Perchè la Chiesa, luce delle genti, testimoni che in Cristo ogni tenebra è vinta, ogni colpa perdonata, ogni morte redenta. Preghiamo: 
Perchè tutti i cristiani avvertano come compito specifico l'impegno per il superamento di ogni ingiustizia. Preghiamo: 
Perchè nel mondo crollino le dittature e ogni altra forma di governo che non rispettano la libertà e la dignità dell'uomo. Preghiamo: 
Perchè noi fedeli, che spesso crediamo di vedere, ricerchiamo umilmente e attentamente la verità, consapevoli di non possederla mai compiutamente. Preghiamo: 
Perchè la cecità fisica dei non vedenti, accettata e unita alla sofferenza di Cristo, diventi testimonianza di luce per i non credenti. Preghiamo: 
Per quanti si occupano dei malati. 
Per quanti si preparano alla prima comunione e alla cresima. 

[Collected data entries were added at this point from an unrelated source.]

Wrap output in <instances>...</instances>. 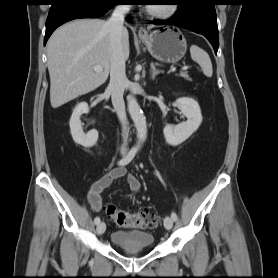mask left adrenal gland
Wrapping results in <instances>:
<instances>
[{
  "mask_svg": "<svg viewBox=\"0 0 278 278\" xmlns=\"http://www.w3.org/2000/svg\"><path fill=\"white\" fill-rule=\"evenodd\" d=\"M160 73H163V72L160 70H157L154 63L152 62L151 63V78L154 80L155 77Z\"/></svg>",
  "mask_w": 278,
  "mask_h": 278,
  "instance_id": "a2214340",
  "label": "left adrenal gland"
}]
</instances>
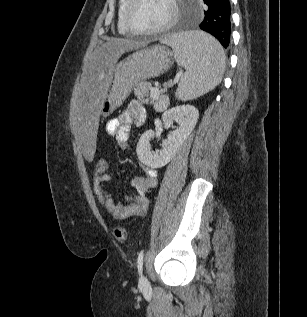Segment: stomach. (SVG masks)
I'll return each instance as SVG.
<instances>
[{
    "instance_id": "obj_1",
    "label": "stomach",
    "mask_w": 307,
    "mask_h": 317,
    "mask_svg": "<svg viewBox=\"0 0 307 317\" xmlns=\"http://www.w3.org/2000/svg\"><path fill=\"white\" fill-rule=\"evenodd\" d=\"M172 63V52L163 45L140 49L116 64L111 82L101 102L100 113L111 114L126 99L134 86L165 73Z\"/></svg>"
}]
</instances>
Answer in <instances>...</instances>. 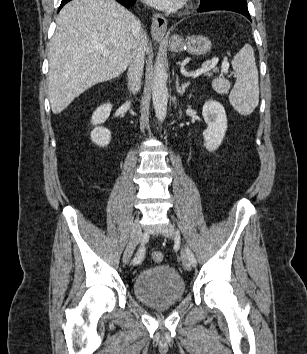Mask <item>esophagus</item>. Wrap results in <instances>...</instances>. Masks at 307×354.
<instances>
[{
	"instance_id": "34e87169",
	"label": "esophagus",
	"mask_w": 307,
	"mask_h": 354,
	"mask_svg": "<svg viewBox=\"0 0 307 354\" xmlns=\"http://www.w3.org/2000/svg\"><path fill=\"white\" fill-rule=\"evenodd\" d=\"M167 30V20L160 14H153L151 24V34L156 40H162Z\"/></svg>"
}]
</instances>
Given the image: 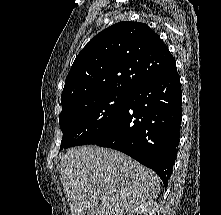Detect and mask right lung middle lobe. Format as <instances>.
Returning a JSON list of instances; mask_svg holds the SVG:
<instances>
[{
    "instance_id": "1",
    "label": "right lung middle lobe",
    "mask_w": 221,
    "mask_h": 215,
    "mask_svg": "<svg viewBox=\"0 0 221 215\" xmlns=\"http://www.w3.org/2000/svg\"><path fill=\"white\" fill-rule=\"evenodd\" d=\"M128 94L109 93L74 102L59 116L61 149L90 144L111 129L121 116Z\"/></svg>"
}]
</instances>
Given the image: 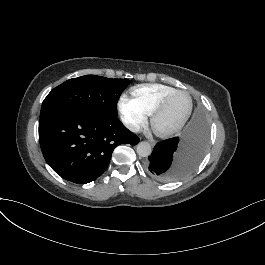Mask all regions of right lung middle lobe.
Listing matches in <instances>:
<instances>
[{"label":"right lung middle lobe","mask_w":265,"mask_h":265,"mask_svg":"<svg viewBox=\"0 0 265 265\" xmlns=\"http://www.w3.org/2000/svg\"><path fill=\"white\" fill-rule=\"evenodd\" d=\"M129 82L96 75L67 80L44 99L40 118L63 109H75L104 119L117 118V102Z\"/></svg>","instance_id":"right-lung-middle-lobe-1"}]
</instances>
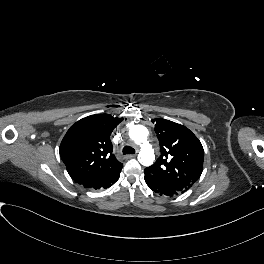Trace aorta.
<instances>
[{
	"mask_svg": "<svg viewBox=\"0 0 264 264\" xmlns=\"http://www.w3.org/2000/svg\"><path fill=\"white\" fill-rule=\"evenodd\" d=\"M129 135L141 147L138 155L139 162L144 166L152 164L154 161V153L148 141V130L142 125H134L130 128Z\"/></svg>",
	"mask_w": 264,
	"mask_h": 264,
	"instance_id": "1",
	"label": "aorta"
}]
</instances>
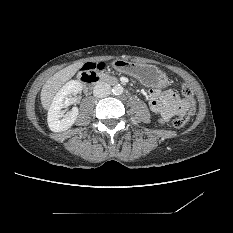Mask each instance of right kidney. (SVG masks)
<instances>
[{
    "mask_svg": "<svg viewBox=\"0 0 233 233\" xmlns=\"http://www.w3.org/2000/svg\"><path fill=\"white\" fill-rule=\"evenodd\" d=\"M81 90L82 84L79 81L71 80L55 95L47 117L48 126L51 131H65L74 124L79 113L78 108L73 107L66 116H63L61 109L69 106L71 104V95L77 94Z\"/></svg>",
    "mask_w": 233,
    "mask_h": 233,
    "instance_id": "1",
    "label": "right kidney"
}]
</instances>
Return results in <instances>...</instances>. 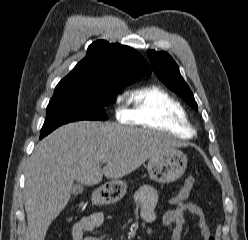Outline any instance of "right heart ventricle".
I'll use <instances>...</instances> for the list:
<instances>
[{"label": "right heart ventricle", "mask_w": 248, "mask_h": 240, "mask_svg": "<svg viewBox=\"0 0 248 240\" xmlns=\"http://www.w3.org/2000/svg\"><path fill=\"white\" fill-rule=\"evenodd\" d=\"M129 124L190 139L194 129L183 104L167 90L150 85L133 89L128 95Z\"/></svg>", "instance_id": "1"}]
</instances>
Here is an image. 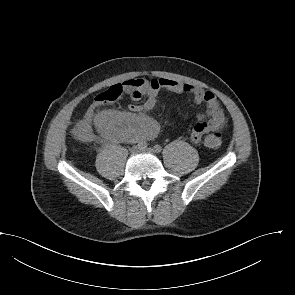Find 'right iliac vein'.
Here are the masks:
<instances>
[{
    "instance_id": "right-iliac-vein-1",
    "label": "right iliac vein",
    "mask_w": 295,
    "mask_h": 295,
    "mask_svg": "<svg viewBox=\"0 0 295 295\" xmlns=\"http://www.w3.org/2000/svg\"><path fill=\"white\" fill-rule=\"evenodd\" d=\"M139 151V147L138 146H132L131 148H130V152L131 153H136V152H138Z\"/></svg>"
}]
</instances>
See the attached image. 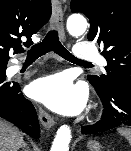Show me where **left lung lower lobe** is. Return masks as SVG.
<instances>
[{
	"label": "left lung lower lobe",
	"mask_w": 131,
	"mask_h": 151,
	"mask_svg": "<svg viewBox=\"0 0 131 151\" xmlns=\"http://www.w3.org/2000/svg\"><path fill=\"white\" fill-rule=\"evenodd\" d=\"M104 109L101 119L81 128L82 134L104 132L115 127L131 126V96L97 91Z\"/></svg>",
	"instance_id": "1"
}]
</instances>
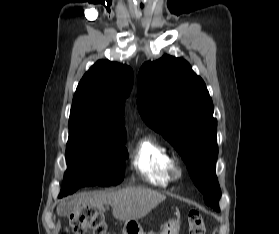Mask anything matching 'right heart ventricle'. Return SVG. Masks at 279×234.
Segmentation results:
<instances>
[{
  "instance_id": "e07e8e85",
  "label": "right heart ventricle",
  "mask_w": 279,
  "mask_h": 234,
  "mask_svg": "<svg viewBox=\"0 0 279 234\" xmlns=\"http://www.w3.org/2000/svg\"><path fill=\"white\" fill-rule=\"evenodd\" d=\"M173 162L167 148L149 136L138 141L131 156L133 168L154 186L166 187L171 183L170 168Z\"/></svg>"
}]
</instances>
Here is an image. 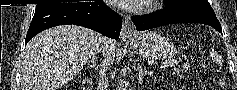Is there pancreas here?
Wrapping results in <instances>:
<instances>
[{"label": "pancreas", "instance_id": "cf45deb5", "mask_svg": "<svg viewBox=\"0 0 237 90\" xmlns=\"http://www.w3.org/2000/svg\"><path fill=\"white\" fill-rule=\"evenodd\" d=\"M184 69H189V64H182L181 71H184Z\"/></svg>", "mask_w": 237, "mask_h": 90}]
</instances>
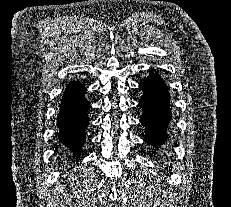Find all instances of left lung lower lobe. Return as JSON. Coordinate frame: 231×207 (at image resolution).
<instances>
[{
    "instance_id": "1",
    "label": "left lung lower lobe",
    "mask_w": 231,
    "mask_h": 207,
    "mask_svg": "<svg viewBox=\"0 0 231 207\" xmlns=\"http://www.w3.org/2000/svg\"><path fill=\"white\" fill-rule=\"evenodd\" d=\"M139 87L143 90L139 106L143 110L140 122L146 128L144 141L159 147L167 138L166 130L171 120L170 94L159 74L153 72Z\"/></svg>"
}]
</instances>
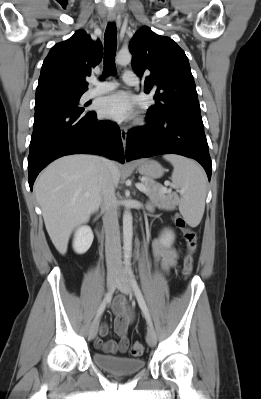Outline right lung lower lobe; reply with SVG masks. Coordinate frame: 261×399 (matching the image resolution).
<instances>
[{
    "label": "right lung lower lobe",
    "mask_w": 261,
    "mask_h": 399,
    "mask_svg": "<svg viewBox=\"0 0 261 399\" xmlns=\"http://www.w3.org/2000/svg\"><path fill=\"white\" fill-rule=\"evenodd\" d=\"M90 153L104 155L124 163L119 127L98 121L95 112L54 107L35 111L28 157L29 186L51 161L65 155Z\"/></svg>",
    "instance_id": "1"
}]
</instances>
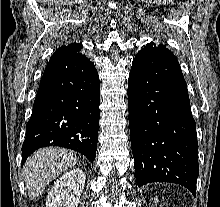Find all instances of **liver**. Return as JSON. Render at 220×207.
Returning a JSON list of instances; mask_svg holds the SVG:
<instances>
[{
    "label": "liver",
    "mask_w": 220,
    "mask_h": 207,
    "mask_svg": "<svg viewBox=\"0 0 220 207\" xmlns=\"http://www.w3.org/2000/svg\"><path fill=\"white\" fill-rule=\"evenodd\" d=\"M77 163V156L64 148L47 147L34 152L26 160L22 176L30 199L41 195L57 176Z\"/></svg>",
    "instance_id": "obj_1"
}]
</instances>
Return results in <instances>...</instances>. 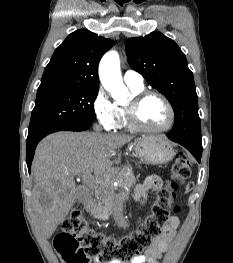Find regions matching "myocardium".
I'll list each match as a JSON object with an SVG mask.
<instances>
[{"label":"myocardium","mask_w":233,"mask_h":263,"mask_svg":"<svg viewBox=\"0 0 233 263\" xmlns=\"http://www.w3.org/2000/svg\"><path fill=\"white\" fill-rule=\"evenodd\" d=\"M150 96H156L160 98L168 110V114H169L168 122L162 127H158V128L148 127V126L143 125L139 120V117H138L139 108L142 102L147 97H150ZM125 114H126L128 126L131 129L140 131V132H149V133L165 132L169 130L174 125V122H175V111H174V108L171 102L164 94L158 91H154V90H143V91H140L132 95L130 102L125 107Z\"/></svg>","instance_id":"myocardium-1"}]
</instances>
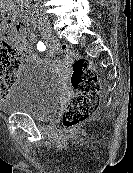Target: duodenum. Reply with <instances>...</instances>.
Listing matches in <instances>:
<instances>
[{
  "mask_svg": "<svg viewBox=\"0 0 133 173\" xmlns=\"http://www.w3.org/2000/svg\"><path fill=\"white\" fill-rule=\"evenodd\" d=\"M16 1L20 4V6H21V8H22V10H23V12H24V14H25L27 17H29V16L31 15V8H30V6L27 5V4L24 2V0H16Z\"/></svg>",
  "mask_w": 133,
  "mask_h": 173,
  "instance_id": "obj_1",
  "label": "duodenum"
}]
</instances>
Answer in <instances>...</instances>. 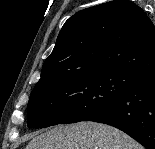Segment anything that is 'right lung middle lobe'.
Here are the masks:
<instances>
[{
    "mask_svg": "<svg viewBox=\"0 0 155 149\" xmlns=\"http://www.w3.org/2000/svg\"><path fill=\"white\" fill-rule=\"evenodd\" d=\"M131 70L89 71L38 82L28 103V127L90 121L141 78Z\"/></svg>",
    "mask_w": 155,
    "mask_h": 149,
    "instance_id": "dd1d6c3e",
    "label": "right lung middle lobe"
}]
</instances>
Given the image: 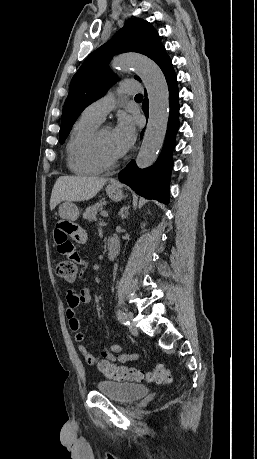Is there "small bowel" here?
<instances>
[{
    "mask_svg": "<svg viewBox=\"0 0 257 459\" xmlns=\"http://www.w3.org/2000/svg\"><path fill=\"white\" fill-rule=\"evenodd\" d=\"M62 222L56 223L55 230L52 231L53 243L58 248V254L69 264H82L85 266L87 257L83 255V250L80 246H77V244L88 243V236L84 235V227H76L75 223H68L69 221L66 218ZM66 299L65 315L70 329L76 332L75 340L79 343L78 350L89 365H94L97 362V358L82 344L85 336L80 331L81 322L76 316V310L81 304H90L92 300L91 292L88 288L69 290ZM102 357L109 361L126 363L136 360L138 355L125 352L124 347L119 344H112L103 349Z\"/></svg>",
    "mask_w": 257,
    "mask_h": 459,
    "instance_id": "small-bowel-1",
    "label": "small bowel"
}]
</instances>
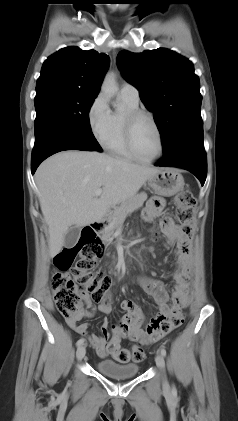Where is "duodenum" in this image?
<instances>
[{
	"instance_id": "obj_1",
	"label": "duodenum",
	"mask_w": 238,
	"mask_h": 421,
	"mask_svg": "<svg viewBox=\"0 0 238 421\" xmlns=\"http://www.w3.org/2000/svg\"><path fill=\"white\" fill-rule=\"evenodd\" d=\"M105 226V222L101 219L95 220L90 226L86 227L84 233L96 234Z\"/></svg>"
}]
</instances>
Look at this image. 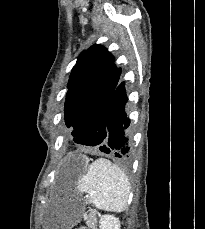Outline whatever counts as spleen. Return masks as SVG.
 Segmentation results:
<instances>
[{
  "mask_svg": "<svg viewBox=\"0 0 205 229\" xmlns=\"http://www.w3.org/2000/svg\"><path fill=\"white\" fill-rule=\"evenodd\" d=\"M77 189L87 193V203L105 211L122 212L127 208L130 182L125 173L108 160L99 158L80 176Z\"/></svg>",
  "mask_w": 205,
  "mask_h": 229,
  "instance_id": "obj_1",
  "label": "spleen"
}]
</instances>
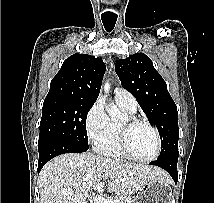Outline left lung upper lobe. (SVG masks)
Returning <instances> with one entry per match:
<instances>
[{"label": "left lung upper lobe", "instance_id": "left-lung-upper-lobe-1", "mask_svg": "<svg viewBox=\"0 0 214 203\" xmlns=\"http://www.w3.org/2000/svg\"><path fill=\"white\" fill-rule=\"evenodd\" d=\"M115 71L122 86L129 91L143 109L150 124L156 125L161 138L158 159L177 158L178 112L162 76L155 70L151 59L144 53H136L119 59Z\"/></svg>", "mask_w": 214, "mask_h": 203}]
</instances>
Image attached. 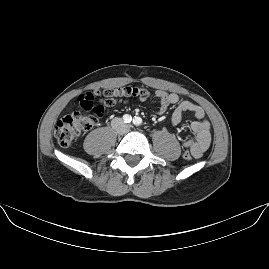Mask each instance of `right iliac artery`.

O Padre, che hai pietà e misericordia di ogni uomo, ascolta le nostre suppliche e donaci di credere fermamente in te, che sempre ci illumini e ci salvi. Per Cristo nostro Signore. Amen. 

Preghiera sulle offerte
Accogli, o Signore, i doni che ti presentiamo 
nella solennità del tuo vescovo Nicola, 
e fa' che dall'oriente all'occidente possa levarsi a te 
l'unico rendimento di grazie nell'accordo della voce e del cuore. 
Per Cristo nostro Signore.



Antifona di comunione
Beato quel servo che il padrone al suo ritorno troverà vigilante.
In verità vi dico: gli affiderà l'amministrazione di tutti i suoi beni. (Mt 24,46-17) 

Preghiera dopo la comunione
O Padre, che ci hai nutrito alla mensa del tuo Figlio, 
fa' che sentiamo in noi la fiamma viva del tuo amore 
e, imitando la fede e la carità di san Nicola 
andiamo incontro con gioia al Cristo che viene. 
Egli vive e regna nei secoli dei secoli. 

Commento
Nato a Pàtara, Asia Minore (attuale Turchia), ca. 250.
Morto a Mira, Asia Minore, ca. 326.
Proveniva da una famiglia nobile. Fu eletto vescovo per le sue doti di pietà e di carità molto esplicite fin da bambino. Fu considerato santo anche da vivo. Durante la persecuzione di Diocleziano, pare sia stato imprigionato fino all’epoca dell’Editto di Costantino. Fu nominato patrono di Bari, e la basilica che porta il suo nome è tuttora meta di parecchi pellegrinaggi. San Nicola è il leggendario Santa Claus dei paesi anglosassoni, e il NiKolaus della Germania che a Natale porta i doni a bambini.